I am grateful as well for the constant flow of writing about art that seems to come from every possible media stream. It seems that a golden age of art writing has snuck up on us, perhaps due in part to the democratization of criticism and opinion via the internet. There is a plethora of insightful and timely writing on art that is almost impossible to keep up with. From a generation of writers who have made the transition from printed media to the web to younger writers who went straight to digital forums, the arc of new ideas about art practice worked out through writing is breathtaking.
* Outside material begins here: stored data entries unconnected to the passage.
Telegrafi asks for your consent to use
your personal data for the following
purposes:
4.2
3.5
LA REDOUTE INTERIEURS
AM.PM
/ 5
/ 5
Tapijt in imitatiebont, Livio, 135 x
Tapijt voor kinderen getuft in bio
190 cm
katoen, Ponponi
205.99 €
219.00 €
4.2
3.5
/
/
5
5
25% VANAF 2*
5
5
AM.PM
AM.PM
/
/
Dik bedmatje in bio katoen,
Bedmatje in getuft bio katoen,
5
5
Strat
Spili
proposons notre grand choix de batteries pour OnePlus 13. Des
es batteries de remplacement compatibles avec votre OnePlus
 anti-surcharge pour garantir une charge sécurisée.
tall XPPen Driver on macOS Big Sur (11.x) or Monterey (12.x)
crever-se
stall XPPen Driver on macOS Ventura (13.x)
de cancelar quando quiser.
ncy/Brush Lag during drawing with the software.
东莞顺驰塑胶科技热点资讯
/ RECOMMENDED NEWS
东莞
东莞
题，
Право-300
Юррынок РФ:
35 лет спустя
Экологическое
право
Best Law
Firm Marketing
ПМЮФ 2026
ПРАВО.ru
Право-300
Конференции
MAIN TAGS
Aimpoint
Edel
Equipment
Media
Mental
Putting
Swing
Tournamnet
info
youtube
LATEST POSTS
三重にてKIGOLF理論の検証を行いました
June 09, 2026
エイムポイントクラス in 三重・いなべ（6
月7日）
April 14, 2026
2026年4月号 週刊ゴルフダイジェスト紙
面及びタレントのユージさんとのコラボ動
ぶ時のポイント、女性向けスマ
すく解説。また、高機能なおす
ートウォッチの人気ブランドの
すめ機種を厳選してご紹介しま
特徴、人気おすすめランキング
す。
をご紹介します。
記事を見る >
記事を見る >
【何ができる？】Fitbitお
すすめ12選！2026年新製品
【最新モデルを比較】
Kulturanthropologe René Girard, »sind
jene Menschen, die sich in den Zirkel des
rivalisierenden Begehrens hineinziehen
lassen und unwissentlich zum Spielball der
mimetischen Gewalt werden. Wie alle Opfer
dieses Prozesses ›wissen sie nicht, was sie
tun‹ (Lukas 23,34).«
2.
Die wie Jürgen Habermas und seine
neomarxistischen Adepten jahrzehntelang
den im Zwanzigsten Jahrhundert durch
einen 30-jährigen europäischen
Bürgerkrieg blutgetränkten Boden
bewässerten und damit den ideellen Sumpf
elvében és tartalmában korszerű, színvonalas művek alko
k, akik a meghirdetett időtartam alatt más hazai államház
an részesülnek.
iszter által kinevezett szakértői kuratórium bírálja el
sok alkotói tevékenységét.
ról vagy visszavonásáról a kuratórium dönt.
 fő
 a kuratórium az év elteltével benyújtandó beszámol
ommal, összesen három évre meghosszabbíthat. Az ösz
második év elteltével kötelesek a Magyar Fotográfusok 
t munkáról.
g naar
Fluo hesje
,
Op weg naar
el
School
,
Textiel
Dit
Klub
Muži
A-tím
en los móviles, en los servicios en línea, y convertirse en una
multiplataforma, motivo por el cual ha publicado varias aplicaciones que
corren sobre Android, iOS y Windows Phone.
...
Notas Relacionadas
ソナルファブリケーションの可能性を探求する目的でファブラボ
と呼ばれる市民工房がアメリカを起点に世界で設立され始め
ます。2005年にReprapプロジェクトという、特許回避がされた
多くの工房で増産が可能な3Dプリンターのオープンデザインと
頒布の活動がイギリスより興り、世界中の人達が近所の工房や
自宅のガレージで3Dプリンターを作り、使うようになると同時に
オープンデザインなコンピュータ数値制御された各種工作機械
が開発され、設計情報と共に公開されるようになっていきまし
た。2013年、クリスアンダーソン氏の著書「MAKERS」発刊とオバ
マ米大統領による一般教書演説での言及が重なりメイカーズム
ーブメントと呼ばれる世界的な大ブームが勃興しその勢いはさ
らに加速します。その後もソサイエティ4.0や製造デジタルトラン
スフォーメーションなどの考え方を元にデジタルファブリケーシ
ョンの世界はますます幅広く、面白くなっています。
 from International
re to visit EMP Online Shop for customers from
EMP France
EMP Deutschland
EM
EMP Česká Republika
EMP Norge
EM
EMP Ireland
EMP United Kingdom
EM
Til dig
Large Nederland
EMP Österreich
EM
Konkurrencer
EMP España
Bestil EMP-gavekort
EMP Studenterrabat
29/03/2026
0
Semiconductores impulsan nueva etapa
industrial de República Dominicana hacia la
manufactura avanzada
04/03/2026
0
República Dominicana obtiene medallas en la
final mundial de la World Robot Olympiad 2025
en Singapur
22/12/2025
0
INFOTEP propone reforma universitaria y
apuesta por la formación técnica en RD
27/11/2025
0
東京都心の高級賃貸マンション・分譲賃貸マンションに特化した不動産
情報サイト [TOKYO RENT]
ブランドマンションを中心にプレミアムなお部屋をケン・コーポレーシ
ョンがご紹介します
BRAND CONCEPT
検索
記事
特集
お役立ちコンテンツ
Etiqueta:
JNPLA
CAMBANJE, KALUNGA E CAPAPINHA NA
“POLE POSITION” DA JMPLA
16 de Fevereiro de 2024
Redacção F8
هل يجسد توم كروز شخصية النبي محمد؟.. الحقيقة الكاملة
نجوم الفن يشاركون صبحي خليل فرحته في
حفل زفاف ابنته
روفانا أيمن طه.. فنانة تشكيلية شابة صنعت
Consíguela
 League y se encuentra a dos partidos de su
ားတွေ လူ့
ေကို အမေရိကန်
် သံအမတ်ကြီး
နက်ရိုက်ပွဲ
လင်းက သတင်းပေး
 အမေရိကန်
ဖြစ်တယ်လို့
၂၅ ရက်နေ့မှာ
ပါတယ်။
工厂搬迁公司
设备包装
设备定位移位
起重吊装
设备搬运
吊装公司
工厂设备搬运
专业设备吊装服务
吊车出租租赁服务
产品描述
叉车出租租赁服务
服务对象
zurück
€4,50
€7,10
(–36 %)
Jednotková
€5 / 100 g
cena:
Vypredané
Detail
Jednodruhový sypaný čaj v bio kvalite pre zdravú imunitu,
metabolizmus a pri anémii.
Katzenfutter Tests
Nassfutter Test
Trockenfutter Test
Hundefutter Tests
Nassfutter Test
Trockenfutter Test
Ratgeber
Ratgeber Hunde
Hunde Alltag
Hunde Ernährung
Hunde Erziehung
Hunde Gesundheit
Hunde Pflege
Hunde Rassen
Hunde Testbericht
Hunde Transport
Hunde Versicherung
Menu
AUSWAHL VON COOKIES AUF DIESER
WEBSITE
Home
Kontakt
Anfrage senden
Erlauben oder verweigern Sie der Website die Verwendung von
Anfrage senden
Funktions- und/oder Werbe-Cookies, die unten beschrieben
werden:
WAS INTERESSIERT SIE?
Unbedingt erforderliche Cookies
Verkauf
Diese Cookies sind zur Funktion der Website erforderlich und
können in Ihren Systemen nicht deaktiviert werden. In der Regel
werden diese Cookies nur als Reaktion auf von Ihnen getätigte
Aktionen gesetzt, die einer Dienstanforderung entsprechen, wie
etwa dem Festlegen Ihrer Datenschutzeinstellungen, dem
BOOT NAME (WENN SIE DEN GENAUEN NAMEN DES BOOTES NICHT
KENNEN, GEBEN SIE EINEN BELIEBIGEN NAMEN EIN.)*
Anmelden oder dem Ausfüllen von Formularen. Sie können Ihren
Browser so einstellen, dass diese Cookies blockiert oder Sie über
I have been slowly reading a new book called Social Medium: Artists Writing, 2000-2015 edited by Jennifer Liese and published by Paper Monument. In its pages are pieces gathered from 75 artists who write, taken from a range of sources both print and on-line including catalog essays, curatorial statements, critical essays, and social media platforms. As is often the case, I am drawn to gestures that underscore my own beliefs or that validate particular ideas about the world (I am also drawn to gestures that shake the same beliefs). This book begins with the premise that artists do write and that since the start of the 20th century artists have been responsible for some of the most influential writing of the last 100+ years (think of every manifesto from every movement you have ever heard of at the very least). Editor Jennifer Liese notes that what is different is that the internet has “irrevocably changed the production, distribution and reception of writing.”

There are too many pieces to comment on in this book, from polemical essays to opaque theoretical propositions to straight up manifestos. I am particularly savoring the Cuban artist and activist Tania Bruguera’s Manifesto on Artist’s Rights. It’s first line is:

Art is not a luxury.  Art is a basic social need to which everyone has a right.

And later:

Art is not only a statement of the present, it is a call for a different future, a better one.

As with all manifestos, there is an underlying passion and a sense of impatience in Bruguera’s writing. But there is also a sense of gratitude, which, if one is aware of the price that she has paid for her activist and political ideology as a Cuban citizen, is all the more palpable.

I am grateful for such things; the idea of art as well as the object of art and for the moment we live in when finally, artists can once again practice both making and thinking, circling back to the time before such co-mingling was considered transgressive.